你总觉得吵架是坏事,对吧?脸红脖子粗,嗓门一声比一声高,伤和气不说,还显得自己特没水平。我以前也这么想,直到后来,我才咂摸出点儿别的味儿来——吵架这事儿,有时候像野地里擦亮的火柴,光不大,还烫手,但偏偏能照见点你平时压根儿看不见的东西。
就说我爸妈那次。为装修客厅用什么灯,他俩能吵一整个周末。我妈要水晶吊灯,亮堂,气派;我爸要隐藏式筒灯,简约,好打扫。俩人从审美吵到实用,从电费吵到谁负责擦灯泡。
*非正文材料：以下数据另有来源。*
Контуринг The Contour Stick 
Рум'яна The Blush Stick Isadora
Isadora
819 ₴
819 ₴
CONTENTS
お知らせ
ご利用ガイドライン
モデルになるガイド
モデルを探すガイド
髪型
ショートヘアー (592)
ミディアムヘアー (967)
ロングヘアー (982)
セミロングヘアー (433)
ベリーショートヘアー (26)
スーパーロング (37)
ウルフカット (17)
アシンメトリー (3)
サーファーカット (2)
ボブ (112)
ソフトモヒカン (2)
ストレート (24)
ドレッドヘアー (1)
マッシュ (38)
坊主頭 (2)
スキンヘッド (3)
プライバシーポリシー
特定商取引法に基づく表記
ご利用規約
我听得头疼,躲回房间。可就在我觉得他俩快为个灯泡离婚的时候,我听见我妈嗓门忽然低了:“……你记不记得咱们第一个家,那个总闪的日光灯管?”我爸没吱声。过了好一会儿,他才嘟囔:“怎么不记得,你总说那灯光冷,照得饭都不香了。”吵声停了。后来,客厅装了一盏样式简单但光线特别温暖的主灯,旁边巧妙地嵌了几颗小射灯。那场争吵,像一把粗暴的铲子,无意中挖出了他们共同记忆里那块被遗忘的基石——对“家”的温度的共同渴望。吵的是灯,亮的却是这么多年一起走过的路。
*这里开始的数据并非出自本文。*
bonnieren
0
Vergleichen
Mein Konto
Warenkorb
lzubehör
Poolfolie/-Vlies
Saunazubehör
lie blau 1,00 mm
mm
学校里的辩论赛也算一种“文明的吵”。我们班为个历史事件该定性为进步还是倒退,辩得水火不容。对面同学脸红筋暴,引经据典;我们这边也不甘示弱,数据案例往外抛。中场休息时,我灌着水,心里却咯噔一下:对方提出的那个角度,我怎么就没想到?虽然最后我们还是坚持了自己的立场,但赛后,好几个辩友都偷偷去查了对方提到的冷门资料。那场面红耳赤的较量,没有让我们更固执,反而像一根针,扎破了我们每个人认知上那个鼓鼓囊囊、自以为是的口袋。吵的是观点,通的是思路。
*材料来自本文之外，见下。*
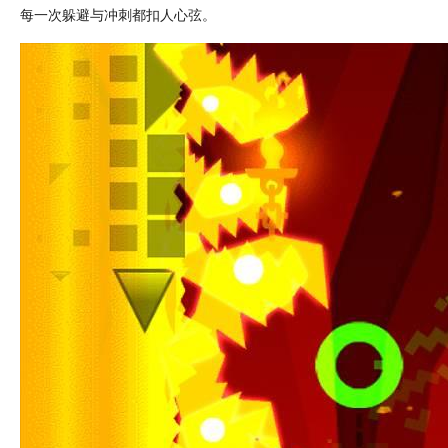
每一次
躲避
与冲刺都扣人心弦。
最有意思的是有一次跟最好的朋友闹翻。原因小得可笑,好像就是她开了句我新发型的玩笑,我那天心情不好,话赶话就戗起来了。我们争的不是发型,是“你尊不尊重我”、“在不在乎我的感受”。冷战了几天,难受得很。后来她先找我,没直接道歉,就发了张我们以前的合照,头发都被风吹得跟疯子似的,两个人笑得龇牙咧嘴。我盯着照片,气一下就泄了。那场争吵,像一面突然举到面前的镜子,照见的不是我难看的发型,而是我们之间那根名为“在意”的弦,绷得有多紧。脆弱,也珍贵。吵的是当下,看清的是分量。
所以你看,吵架这玩意儿,它表面是撕扯,内里却可能是一种笨拙的碰撞。就像两块石头狠狠撞在一起,火星四溅,疼是真疼,但没人能否认,有时光就在那一瞬间溅出来了。它撞开表面的客套,逼着你去直视分歧底下埋着什么——是未被满足的需求,是未被理解的历史,是过于在乎而导致的脆弱。它不优雅,不和谐,甚至有点难看,但你不能说它全是破坏。它撕开一个口子,让一些平常捂着盖着、说不出口的真东西,能透透气。
我不是说要去到处找人吵架。但至少,当下次争吵的苗头冒出来,或者当你身处一场激烈的辩论时,也许可以稍稍分神,看一眼那飞溅的言语火星背后,是不是有某种你从未察觉的微光,正努力地试图照亮点什么。那一点光亮,可能才是争吵真正想让你看见的。